Problem description |
Collect all lines containing the word "Gaudí" from the data.
===== Entries supplied
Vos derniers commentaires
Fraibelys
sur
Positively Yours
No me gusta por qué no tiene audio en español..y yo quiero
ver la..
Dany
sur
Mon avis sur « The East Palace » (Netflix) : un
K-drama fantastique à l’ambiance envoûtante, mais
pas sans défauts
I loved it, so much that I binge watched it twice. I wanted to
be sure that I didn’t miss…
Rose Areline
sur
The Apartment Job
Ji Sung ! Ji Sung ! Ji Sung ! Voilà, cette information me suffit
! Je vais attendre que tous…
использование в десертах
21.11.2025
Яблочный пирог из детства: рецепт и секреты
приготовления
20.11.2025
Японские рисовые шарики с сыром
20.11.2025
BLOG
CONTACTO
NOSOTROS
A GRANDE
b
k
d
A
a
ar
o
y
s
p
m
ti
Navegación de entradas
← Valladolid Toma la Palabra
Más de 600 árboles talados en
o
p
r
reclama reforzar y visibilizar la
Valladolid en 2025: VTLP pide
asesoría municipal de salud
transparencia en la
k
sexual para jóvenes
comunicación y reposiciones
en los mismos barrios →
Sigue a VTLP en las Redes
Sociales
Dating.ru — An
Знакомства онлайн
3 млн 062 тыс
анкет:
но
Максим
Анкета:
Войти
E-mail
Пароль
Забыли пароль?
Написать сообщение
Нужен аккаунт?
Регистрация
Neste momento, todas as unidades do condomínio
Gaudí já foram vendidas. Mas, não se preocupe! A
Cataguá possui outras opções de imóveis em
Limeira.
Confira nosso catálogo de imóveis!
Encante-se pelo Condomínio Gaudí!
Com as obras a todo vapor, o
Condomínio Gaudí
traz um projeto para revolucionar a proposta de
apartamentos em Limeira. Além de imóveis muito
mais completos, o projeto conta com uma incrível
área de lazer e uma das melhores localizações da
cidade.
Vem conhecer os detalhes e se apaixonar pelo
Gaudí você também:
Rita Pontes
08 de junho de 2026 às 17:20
==========
Result of this task |
Gaudí já foram vendidas. Mas, não se preocupe! A
Encante-se pelo Condomínio Gaudí!
Condomínio Gaudí
Gaudí você também:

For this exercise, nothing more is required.